- _Data provided_
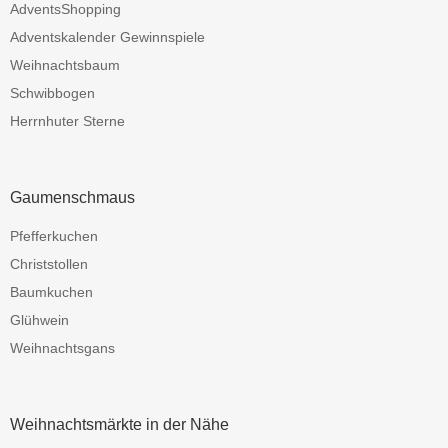
AdventsShopping
Adventskalender Gewinnspiele
Weihnachtsbaum
Schwibbogen
Herrnhuter Sterne
Gaumenschmaus
Pfefferkuchen
Christstollen
Baumkuchen
Glühwein
Weihnachtsgans
Weihnachtsmärkte in der Nähe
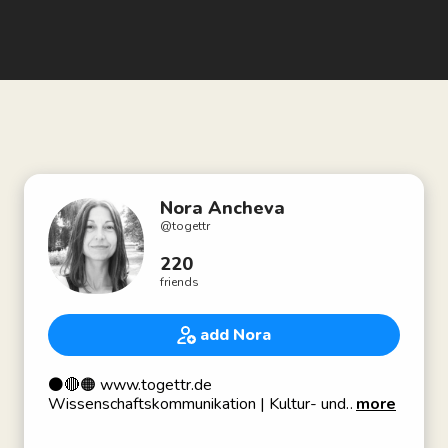
Nora Ancheva
@
togettr
220
friends
add Nora
⚫️🔴🟠 www.togettr.de
Wissenschaftskommunikation | Kultur- und
more
Stadtmarketing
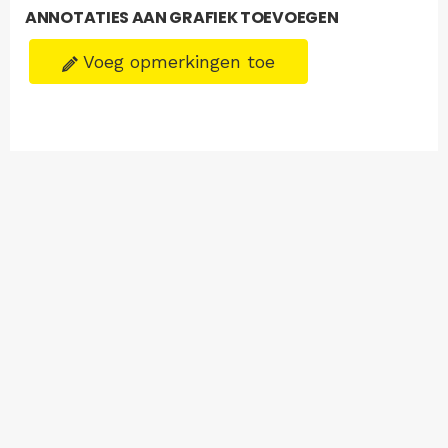
ANNOTATIES AAN GRAFIEK TOEVOEGEN
Voeg opmerkingen toe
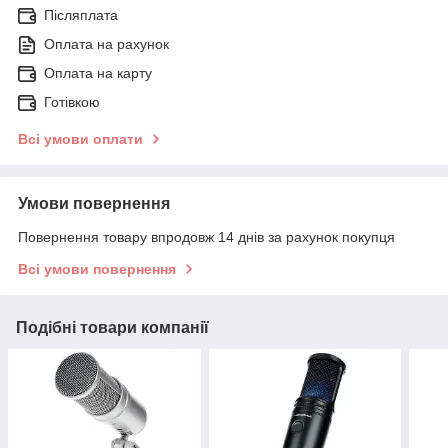
Післяплата
Оплата на рахунок
Оплата на карту
Готівкою
Всі умови оплати
Умови повернення
Повернення товару впродовж 14 днів за рахунок покупця
Всі умови повернення
Подібні товари компанії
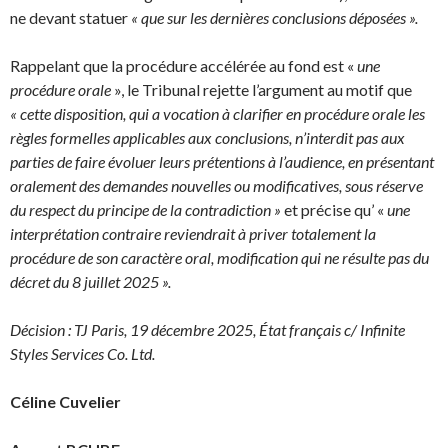
ne devant statuer
« que sur les dernières conclusions déposées ».
Rappelant que la procédure accélérée au fond est «
une
procédure orale
», le Tribunal rejette l’argument au motif que
« cette disposition, qui a vocation à clarifier en procédure orale les
règles formelles applicables aux conclusions, n’interdit pas aux
parties de faire évoluer leurs prétentions à l’audience, en présentant
oralement des demandes nouvelles ou modificatives, sous réserve
du respect du principe de la contradiction »
et précise qu’ «
une
interprétation contraire reviendrait à priver totalement la
procédure de son caractère oral, modification qui ne résulte pas du
décret du 8 juillet 2025 ».
Décision : TJ Paris, 19 décembre 2025, État français c/ Infinite
Styles Services Co. Ltd.
Céline Cuvelier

- _Requirement_
Only the lines from the beginning of the records up to and including the line with "procédure orale les" should appear, exactly as they are, and no pictures.

- _Task answer_
AdventsShopping
Adventskalender Gewinnspiele
Weihnachtsbaum
Schwibbogen
Herrnhuter Sterne
Gaumenschmaus
Pfefferkuchen
Christstollen
Baumkuchen
Glühwein
Weihnachtsgans
Weihnachtsmärkte in der Nähe
Nora Ancheva
@
togettr
220
friends
add Nora
⚫️🔴🟠 www.togettr.de
Wissenschaftskommunikation | Kultur- und
more
Stadtmarketing
ANNOTATIES AAN GRAFIEK TOEVOEGEN
Voeg opmerkingen toe
Післяплата
Оплата на рахунок
Оплата на карту
Готівкою
Всі умови оплати
Умови повернення
Повернення товару впродовж 14 днів за рахунок покупця
Всі умови повернення
Подібні товари компанії
ne devant statuer
« que sur les dernières conclusions déposées ».
Rappelant que la procédure accélérée au fond est «
une
procédure orale
», le Tribunal rejette l’argument au motif que
« cette disposition, qui a vocation à clarifier en procédure orale les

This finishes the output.